With the first sanctioned cannabis café opening in Los Angeles, a seismic shift in go-to-market possibilities and consumer consideration is underway. The industry is coming out of the house to meet consumers in new locations for new occasions.
Using Cannabis in Different Occasions
With few exceptions, state regulations across the country still restrict cannabis consumption in public. Accordingly, cannabis use has been almost exclusively at-home or in small groups due to its illicit past, risk of penalty, and perceived social stigma. However, as the industry matures and innovation advances, we are beginning to see companies respond with products that no longer hide behind closed doors.
“Relaxing at Home” rates as the highest use occasion, with nearly three in four consumers using cannabis for this purpose. Another 50% mention the occasion “With friends at home.” Household chores comes in a close second; 55% of users report consuming products during their domestic duties.
Consumers in these need-states spend more on products, spend more per month, and are more likely to desire "Relaxation" and "Chill" as Product Effects. Boomerangs (older, returning cannabis consumers) are more likely to use cannabis for relaxing in the home while college-aged consumers under-index in home use.
Use at a “Concert or Music” rates as the highest social use case; 40% of consumers report consumption during these events with many users reporting the ‘high’ as a top desired attribute of their purchases. Use in a “Bar or Nightclub” is reported by less than a fourth of consumers.

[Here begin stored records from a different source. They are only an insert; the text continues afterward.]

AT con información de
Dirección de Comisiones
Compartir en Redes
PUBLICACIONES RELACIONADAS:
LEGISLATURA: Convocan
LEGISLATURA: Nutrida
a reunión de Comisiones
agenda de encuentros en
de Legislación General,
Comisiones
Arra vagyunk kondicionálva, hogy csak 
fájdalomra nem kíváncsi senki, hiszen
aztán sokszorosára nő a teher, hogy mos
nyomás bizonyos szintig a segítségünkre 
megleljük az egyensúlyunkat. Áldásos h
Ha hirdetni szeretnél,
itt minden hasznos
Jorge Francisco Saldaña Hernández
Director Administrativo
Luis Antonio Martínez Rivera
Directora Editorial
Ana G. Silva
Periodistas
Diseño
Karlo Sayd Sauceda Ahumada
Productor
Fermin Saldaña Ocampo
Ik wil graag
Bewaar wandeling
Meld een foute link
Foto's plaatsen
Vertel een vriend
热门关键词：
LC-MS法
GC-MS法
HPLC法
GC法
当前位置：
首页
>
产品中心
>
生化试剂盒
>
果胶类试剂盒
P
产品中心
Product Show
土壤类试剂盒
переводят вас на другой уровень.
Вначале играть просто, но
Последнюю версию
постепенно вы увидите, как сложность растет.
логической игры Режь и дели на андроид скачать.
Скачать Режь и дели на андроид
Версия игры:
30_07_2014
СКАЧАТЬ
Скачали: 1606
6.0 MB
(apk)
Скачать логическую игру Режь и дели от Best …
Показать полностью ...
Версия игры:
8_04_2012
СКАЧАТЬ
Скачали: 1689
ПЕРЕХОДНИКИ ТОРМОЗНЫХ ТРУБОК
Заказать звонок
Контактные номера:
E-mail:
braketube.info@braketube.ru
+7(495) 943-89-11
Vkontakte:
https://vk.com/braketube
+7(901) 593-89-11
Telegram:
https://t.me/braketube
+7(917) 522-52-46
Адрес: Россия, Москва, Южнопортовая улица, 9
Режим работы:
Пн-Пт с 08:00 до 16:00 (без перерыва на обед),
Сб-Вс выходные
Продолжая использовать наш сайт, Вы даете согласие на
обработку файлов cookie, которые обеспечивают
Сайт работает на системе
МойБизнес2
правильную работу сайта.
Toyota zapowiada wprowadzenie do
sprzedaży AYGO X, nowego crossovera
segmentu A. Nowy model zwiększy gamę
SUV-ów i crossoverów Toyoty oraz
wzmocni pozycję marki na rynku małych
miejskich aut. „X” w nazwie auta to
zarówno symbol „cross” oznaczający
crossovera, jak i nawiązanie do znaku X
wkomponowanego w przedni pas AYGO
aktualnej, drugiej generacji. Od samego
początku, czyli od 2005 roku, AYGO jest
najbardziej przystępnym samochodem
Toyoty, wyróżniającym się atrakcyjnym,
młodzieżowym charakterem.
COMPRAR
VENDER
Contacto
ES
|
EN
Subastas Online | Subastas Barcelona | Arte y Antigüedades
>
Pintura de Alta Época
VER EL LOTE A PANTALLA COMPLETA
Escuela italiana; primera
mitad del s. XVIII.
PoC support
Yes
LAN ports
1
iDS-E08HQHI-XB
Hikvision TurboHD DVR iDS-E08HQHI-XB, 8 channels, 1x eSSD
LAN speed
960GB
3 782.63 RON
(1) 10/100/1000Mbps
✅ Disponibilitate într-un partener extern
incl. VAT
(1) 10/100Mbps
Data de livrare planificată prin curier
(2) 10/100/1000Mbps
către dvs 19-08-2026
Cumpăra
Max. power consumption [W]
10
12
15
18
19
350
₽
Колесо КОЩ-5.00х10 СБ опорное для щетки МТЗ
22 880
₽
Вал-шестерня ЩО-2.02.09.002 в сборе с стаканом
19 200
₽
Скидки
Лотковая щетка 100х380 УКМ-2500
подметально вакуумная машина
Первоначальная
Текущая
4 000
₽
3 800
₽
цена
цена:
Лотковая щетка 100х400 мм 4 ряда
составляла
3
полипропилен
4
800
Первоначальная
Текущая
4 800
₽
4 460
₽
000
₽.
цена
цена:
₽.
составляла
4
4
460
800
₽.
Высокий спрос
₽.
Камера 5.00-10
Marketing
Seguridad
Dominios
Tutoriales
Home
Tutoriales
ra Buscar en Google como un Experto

While this tendency for younger consumer to be more social holds constant, we expect that this behavior will only enhance the movement of cannabis out of the living room and into the social sphere. The biggest trends in the industry - discrete and accessible products, controllable dosage, high end branding - all work to move cannabis off the couch and out the door.
As cannabis consumption expands and integrates into daily life, consumers will be looking for products that fit their newly realized needs or resemble current consumption patterns of complimentary or substitutive goods, like alcohol. An industry where consumers feel comfortable using outside of their living rooms presents a much larger opportunity for all involved.